30 Mayıs 2007 Çarşamba

Heroes Vakası

Sanırım ekim başlarındaydı, bir gazetede Amerika’nın yeni bir diziyle kavrulduğu yazıyordu. Adı Heroes’tu ve tıpkı Lost gibi doğaüstü olaylardan kaynak alıyordu. Giderek ünlenmeye devam edince şöyle bir bakayım, dedim ve 14 bölümü 1 haftada izleyiverdim. Geçen hafta kendinden hiç beklenmeyecek kadar kötü bir finalle 1. sezona veda eden Heroes vakası bu yazının ana temasıdır.

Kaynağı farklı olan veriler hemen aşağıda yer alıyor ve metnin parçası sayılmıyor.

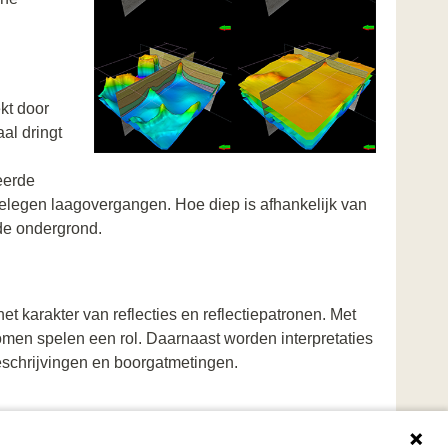
kt door
al dringt
eerde
 gelegen laagovergangen. Hoe diep is afhankelijk van
 de ondergrond.
t karakter van reflecties en reflectiepatronen. Met
omen spelen een rol. Daarnaast worden interpretaties
schrijvingen en boorgatmetingen.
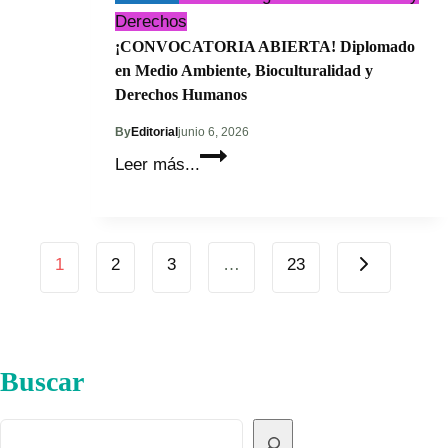
Derechos
¡CONVOCATORIA ABIERTA! Diplomado
en Medio Ambiente, Bioculturalidad y
Derechos Humanos
By
Editorial
junio 6, 2026
¡CONVOCATORIA
Leer más...
ABIERTA!
Diplomado
en
Page
Medio
Next
1
2
3
…
23
Page
Ambiente,
navigation
Bioculturalidad
y
Derechos
Buscar
Humanos
Buscar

Hikaye günümüzde, başlangıçta birbirinden habersiz, süper güçlere sahip birtakım insanlar arasında cereyan ediyor. Ana kahramanlarımız şöyle: İçinde bir şeyler olduğunu hisseden hemşire Peter; ağabeyi, senatör adayı ve uçma yetisine sahip Nathan; kendini iyileştirebilen lise öğrencisi Claire; zamanı durdurup yolculuk edebilen Japon Hiro; karşısındakinin düşüncelerini okuyabilen polis memuru Parkman; çift kişilikli Jessica/Niki; Jessica’nın her yerden geçebilen kocası ve elektronik aletleri düzelten oğlu Micah; vs. Ayrıca güçsüz kahramanlarımız var, hayatını babası gibi süper güçlü insanları bulmaya adamış Mohinder, Clarie’nin esrarengiz babası Mr. Bennett gibi. İlk sezonun ana hedefi yakın zamanda New York’ta yaşanacak bir patlamanın önüne geçebilmekti. Birbirinden bağımsız bu karakterleri birbirine bağlamaya ve sonunda da patlama engellenmeye çalışıldı tüm sezon. Son 2 bölüme kadar bence her şey güzel gidiyordu, gayet heyecanlı bir şekilde izliyorduk diziyi. Bağıntılar bir bir açığa çıkıp eksik parçalar görünmeye başlayınca diziye daha da bağlanıyordunuz. Ama son hamle olan finalde bir çuval inciri bir güzel berbat etmeyi başardı yapımcılar. Patlamayı son derece bayat bir sebeple engellediler.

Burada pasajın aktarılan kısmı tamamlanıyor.